Acceleration Annotation

Acceleration annotation

Annotation of burst level data is increasingly important for a wide range of projects. Firetail provides you with a set of manual and machine learning assisted tools to rapidly annotate Movebank datasets with associated acc data.

Add new categories

To add a new category press Add Category above the acceleration window

add category

Assign a name to the category

name category

The category will show up above the acceleration window

new category

Assign a category to a region

Once you have defined categories, you can use the selection mechanism described here to define regions that you’d like to annotate with one of your categories.

  1. Select a region within the bursts or the map
  2. Press on the category you want to assign this region to

The newly assigned category will be shown in a row/layer above the acceleration data.

Each category can be assigned to a single layer (visual group shown as a single row of data).

Note that overlapping categories shown in a single layer are possible, yet may not be visually sensible.

Right-clicking a category will yield a popup-menu for:

  • annotation deletion
  • layer modification
  • category modification

new category

FireSOM: Machine-learning assisted acceleration segmentation

IMPORTANT: Firetail’s annotation features are activated when loading data via Download Movebank by ID/Tag/Deployment. Your annotation is saved locally (on your machine) along with the downloaded data.

When working with acceleration data manual annotation of large-scale data may be time-consuming or near-impossible. Via Data > Calculate Acc Segmentation you can trigger Firetail’s automated segmentation algorithm FireSOM.

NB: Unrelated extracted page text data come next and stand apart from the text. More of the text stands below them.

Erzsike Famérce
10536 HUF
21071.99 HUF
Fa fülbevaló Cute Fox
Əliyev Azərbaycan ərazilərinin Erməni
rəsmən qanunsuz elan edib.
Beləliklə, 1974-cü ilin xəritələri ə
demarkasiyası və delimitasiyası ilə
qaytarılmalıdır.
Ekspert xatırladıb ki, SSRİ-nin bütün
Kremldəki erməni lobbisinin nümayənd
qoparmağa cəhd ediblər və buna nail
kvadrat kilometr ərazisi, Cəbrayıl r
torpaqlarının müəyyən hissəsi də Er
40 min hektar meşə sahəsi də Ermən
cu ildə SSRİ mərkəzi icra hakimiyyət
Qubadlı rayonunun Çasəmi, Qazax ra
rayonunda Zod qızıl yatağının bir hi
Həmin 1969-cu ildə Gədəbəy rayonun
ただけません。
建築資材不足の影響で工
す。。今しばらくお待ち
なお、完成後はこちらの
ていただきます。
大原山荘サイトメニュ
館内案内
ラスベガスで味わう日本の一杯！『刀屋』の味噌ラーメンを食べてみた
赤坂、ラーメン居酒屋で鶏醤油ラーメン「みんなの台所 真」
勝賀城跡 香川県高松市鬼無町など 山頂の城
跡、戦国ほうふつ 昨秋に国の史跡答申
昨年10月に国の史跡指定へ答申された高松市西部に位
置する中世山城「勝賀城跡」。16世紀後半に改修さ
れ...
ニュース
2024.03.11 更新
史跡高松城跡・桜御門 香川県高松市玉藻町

For each burst, Firetail calculates a set of features selected by the user. The burst is projected into feature space following a data normalisation. The built-in analysis will then assign each burst to a category. The model dimension determines the number of predicted categories.

prediction segmentation

Video Tutorial

Here you can find a video tutorial on FireSOM, see below for more details

Parameters

Restrict to Selection the algorithm will predict categories only for selected bursts.

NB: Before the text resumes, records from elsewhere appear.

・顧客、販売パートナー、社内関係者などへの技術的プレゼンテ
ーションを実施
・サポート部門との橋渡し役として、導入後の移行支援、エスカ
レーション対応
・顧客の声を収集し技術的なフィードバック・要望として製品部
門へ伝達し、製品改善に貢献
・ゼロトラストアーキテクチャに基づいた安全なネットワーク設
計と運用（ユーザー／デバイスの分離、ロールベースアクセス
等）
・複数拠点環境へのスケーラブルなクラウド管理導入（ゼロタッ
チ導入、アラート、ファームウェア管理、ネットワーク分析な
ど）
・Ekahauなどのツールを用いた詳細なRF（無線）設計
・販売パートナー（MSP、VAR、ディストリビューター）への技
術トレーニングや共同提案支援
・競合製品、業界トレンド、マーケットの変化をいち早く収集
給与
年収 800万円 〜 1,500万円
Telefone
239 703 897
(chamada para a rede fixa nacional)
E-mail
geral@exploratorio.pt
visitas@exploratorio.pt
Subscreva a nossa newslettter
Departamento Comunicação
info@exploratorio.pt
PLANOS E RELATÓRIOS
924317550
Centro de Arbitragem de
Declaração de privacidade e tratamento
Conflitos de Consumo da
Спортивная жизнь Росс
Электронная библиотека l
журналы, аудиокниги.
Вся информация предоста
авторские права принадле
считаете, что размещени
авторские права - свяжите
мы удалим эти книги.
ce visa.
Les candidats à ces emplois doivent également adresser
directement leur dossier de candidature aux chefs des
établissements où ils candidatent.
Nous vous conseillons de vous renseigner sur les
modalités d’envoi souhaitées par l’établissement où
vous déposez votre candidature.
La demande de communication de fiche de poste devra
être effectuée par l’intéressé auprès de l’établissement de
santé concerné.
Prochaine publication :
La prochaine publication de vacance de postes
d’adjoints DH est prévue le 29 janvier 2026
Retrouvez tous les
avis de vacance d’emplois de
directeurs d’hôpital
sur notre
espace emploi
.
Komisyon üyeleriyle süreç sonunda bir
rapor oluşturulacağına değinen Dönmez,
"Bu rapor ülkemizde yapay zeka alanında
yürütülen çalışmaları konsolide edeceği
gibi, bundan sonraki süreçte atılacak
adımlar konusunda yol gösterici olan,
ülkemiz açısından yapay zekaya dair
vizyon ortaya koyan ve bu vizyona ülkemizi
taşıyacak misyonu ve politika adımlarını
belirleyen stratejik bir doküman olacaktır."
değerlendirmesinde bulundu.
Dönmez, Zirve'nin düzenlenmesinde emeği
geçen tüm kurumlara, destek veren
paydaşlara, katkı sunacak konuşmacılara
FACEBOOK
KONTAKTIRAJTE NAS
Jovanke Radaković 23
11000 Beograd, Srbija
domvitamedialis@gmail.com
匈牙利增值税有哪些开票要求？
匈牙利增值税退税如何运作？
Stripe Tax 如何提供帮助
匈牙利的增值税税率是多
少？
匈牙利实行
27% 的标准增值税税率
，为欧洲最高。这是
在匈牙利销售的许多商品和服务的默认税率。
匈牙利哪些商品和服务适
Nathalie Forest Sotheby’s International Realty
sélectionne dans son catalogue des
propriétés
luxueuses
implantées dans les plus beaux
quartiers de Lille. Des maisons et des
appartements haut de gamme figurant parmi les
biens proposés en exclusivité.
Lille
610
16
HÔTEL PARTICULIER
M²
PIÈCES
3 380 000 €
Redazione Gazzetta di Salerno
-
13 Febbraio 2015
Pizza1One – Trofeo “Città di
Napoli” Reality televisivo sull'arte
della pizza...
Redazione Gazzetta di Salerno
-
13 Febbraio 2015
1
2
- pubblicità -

NEW It is now possible to select regions by right-clicking a layer and choosing “Annotations to Selections”. This is extremely helpful to select regions that could not be segmented by a coarse model. For this selection a new model can then be trained.

annotation to selection

Model Constraints

Width: the number of horizontal nodes, we suggest to use at least 2 depending on the complexity of data patterns

Height: the number of vertical nodes, we suggest to use at least 3 depending on the complexity of data patterns

Annotation Prefix: Each predicted category will be prefixed with this string

Clear existing Annotations with the same Prefix: Any previous annotation with this prefix will be removed. Consider renaming categories to avoid data loss

Feature Selection

Use Axis Statistics: add mean, median, and quantile statistics to the set of features, each axis Use ODBA: add overall dynamic body acceleration as a feature, all axes Use axis fold-changes: add statistics over log-2 fold-changes for selected pairs of axes mean-corrected norm: add the mean-corrected norm value for each burst continuity: add a measure of sum of changes

Click OK to train a model and see your results as new layers in the acceleration window.

Building a sensible model

While it is easy to train some model in Firetail you should not expect that your initial model will explain your data perfectly. Inspecting a predicted model is crucial. Luckily, Firetail provides you with a lot of context that makes it easier to interpret the predictions.

Overall, the model assumes that the similarity of two bursts, so similar patterns would lead to similar categories. Think of patterns in terms of activities like rest, running or feeding. The more categories you predict the more behavioural complexity can be detected. For increasingly many categories it may become necessary to join predictions via layers to group similar categories.

Start simple

Therefore, start by training a simple model with dimension 3 by 3 and few features. You can easily train a quick model as a preview or even experiment with how well a single feature works for discrimination of visual patterns or regions of known behaviour.

Increase complexity if required

An increasing number of features means there is more freedom to discriminate bursts. The result model will be harder to interpret though. Increase the model complexity or incrementally add features when two regions you deem dissimilar are placed in the same category.

Add local models where required

If the data features local specificities it could make sense to run the segmentation on a local selection. Make sure that at least a few hundred bursts are selected to avoid a poorly fitted model. By choosing a separate model prefix you can make sure to maintain both global and local predictions.

Assign, Rename and group

The machine-assigned group names cannot magically predict “running”, “feeding” or “flying”. Screen the predicted categories visually and in their best possible context to assign a category to a possibly preliminary behaviour. Repeated application of the segmentation, changes in parameters and successive joining of categories into layers of behavioral groups will lead to sensible annotations for complete datasets.